The incident was heavily reported at the time and called for an urgent mentioning in parliament, giving the meagre opposition some fodder to attack the government. The Home Minister made a statement the next day and attempted to defend the vociferous attack made against his government on the supposedly dismal state of security services for the Supreme Court. In the middle of this heated debate, various members took a moment to record the ‘deep sense of appreciation’ towards the Chief Justice. Not only for his courage, but also for his reportedly refusing to make any comments to the media to ensure “the assailant should have a proper and fair trial.” 

What happened to that assailant, Man Mohan Das? He was arrested and taken into custody, probably kept in the guard room where one member (A.D. Mani) reported to having seen him wearing ‘rags’. Das was produced before a Magistrate the next day and remanded to police custody. He would continue to remain in police custody for another two weeks after which his name disappears from records. Why did he do this? Was he really mentally ‘unfit’ as the police seemed to have assumed? Were they merely operating on stereotypes? Was he beaten whilst in custody? Was he ever given that fair trial that the Chief Justice desired for him?
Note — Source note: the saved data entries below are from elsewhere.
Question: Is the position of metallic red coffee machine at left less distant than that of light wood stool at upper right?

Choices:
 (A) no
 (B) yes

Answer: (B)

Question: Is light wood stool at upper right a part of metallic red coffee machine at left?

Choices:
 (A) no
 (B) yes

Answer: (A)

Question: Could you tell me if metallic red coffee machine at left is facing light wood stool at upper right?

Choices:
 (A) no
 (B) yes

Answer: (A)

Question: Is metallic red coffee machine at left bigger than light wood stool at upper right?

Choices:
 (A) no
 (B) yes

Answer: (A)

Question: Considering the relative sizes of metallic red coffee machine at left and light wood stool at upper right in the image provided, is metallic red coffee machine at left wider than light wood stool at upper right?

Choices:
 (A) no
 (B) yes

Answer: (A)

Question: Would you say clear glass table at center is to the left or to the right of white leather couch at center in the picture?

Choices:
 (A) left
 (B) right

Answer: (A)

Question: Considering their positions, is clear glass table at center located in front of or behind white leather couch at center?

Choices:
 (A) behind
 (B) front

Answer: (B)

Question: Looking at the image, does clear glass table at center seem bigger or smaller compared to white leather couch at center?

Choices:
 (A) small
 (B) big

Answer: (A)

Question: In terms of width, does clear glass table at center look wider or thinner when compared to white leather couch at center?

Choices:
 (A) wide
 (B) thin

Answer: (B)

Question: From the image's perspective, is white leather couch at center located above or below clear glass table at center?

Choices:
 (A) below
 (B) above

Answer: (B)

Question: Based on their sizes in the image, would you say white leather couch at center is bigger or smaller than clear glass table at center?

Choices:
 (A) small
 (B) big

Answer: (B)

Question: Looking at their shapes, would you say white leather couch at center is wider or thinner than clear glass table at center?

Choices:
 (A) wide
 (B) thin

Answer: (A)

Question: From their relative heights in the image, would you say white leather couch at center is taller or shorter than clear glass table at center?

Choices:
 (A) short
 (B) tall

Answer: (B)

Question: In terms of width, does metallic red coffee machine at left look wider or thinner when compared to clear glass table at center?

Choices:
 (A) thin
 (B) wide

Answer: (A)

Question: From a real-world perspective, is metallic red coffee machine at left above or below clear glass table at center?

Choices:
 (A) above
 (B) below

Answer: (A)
We may never know, because barring scattered references in parliament, news reports, and some judges’ biographies, there is seemingly no mention of this shocking event in the history of the Indian Supreme Court.


Sources:

1. George Gadbois Jr., Judges of the Supreme Court of India, pp. 85, 88, 128, 136 (2011).
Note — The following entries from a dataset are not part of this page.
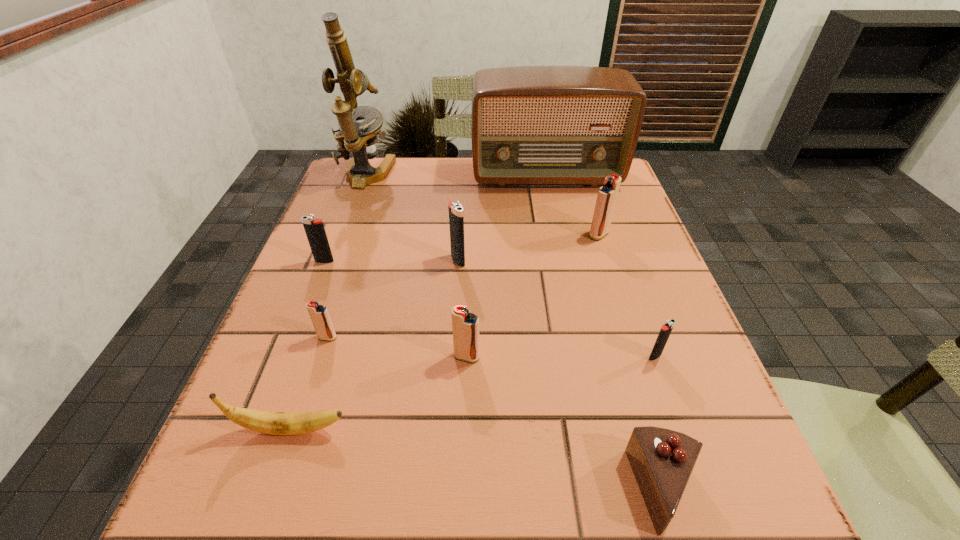 Find the location of a particular element. Image resolution: width=960 pixels, height=540 pixels. yellow banana is located at coordinates (276, 423).

Image resolution: width=960 pixels, height=540 pixels. Identify the location of the fifth nearest object. (319, 314).

Where is `the fourth farthest igniter`? This screenshot has height=540, width=960. the fourth farthest igniter is located at coordinates (319, 314).

The height and width of the screenshot is (540, 960). Find the location of `the smallest black igniter`. the smallest black igniter is located at coordinates (666, 329).

Image resolution: width=960 pixels, height=540 pixels. Identify the location of the nearest black igniter. (666, 329).

I want to click on the nearest object, so click(x=662, y=460).

Identify the location of vacant space located 0.350m on the front of the tallest object. The height and width of the screenshot is (540, 960). (324, 289).

You are a GUI agent. You are given a task and a screenshot of the screen. Output one action in this format:
    pyautogui.click(x=<x>, y=<y>)
    Task: Click on the vacant space located on the front-facing side of the ninth shortest object
    The height and width of the screenshot is (540, 960).
    Given the screenshot: What is the action you would take?
    pyautogui.click(x=560, y=242)

Locate an element on the screen. The image size is (960, 540). free space located 0.170m on the front of the rightmost red igniter is located at coordinates (618, 294).

In order to click on free location located 0.360m on the front of the biggest black igniter in this screenshot , I will do `click(449, 424)`.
2. O. Chinnappa Reddy, Humpty Dumpty with Alice in the Wonderland of Law, p. 23 (2011). 
3. Government of India, Rajya Sabha Debates, pp. 4593-94, 4636-44 (Mar. 13, 1968); pp. 4714-23 (Mar. 14, 1968).
4. ‘Das Remanded Again’, The Times of India, p. 7 (Mar. 26, 1968).
5. ‘Das Remanded to Police Custody’, The Times of India, p. 6 (Mar. 24, 1968).
6. ‘Motive for Das’s Crime Not Established’, The Times of India, p. 7 (Mar. 16, 1968).
7. ‘Das is Remanded to Custody’, The Times of India, p. 1 (Mar. 15, 1968).
8. ‘Judge Stabbed in Supreme Court: Assailant Stated to be Bombay Ex-Convict: Heroic Rescue by Chief Justice’, The Times of India, pp. 1, 9 (Mar. 14, 1968).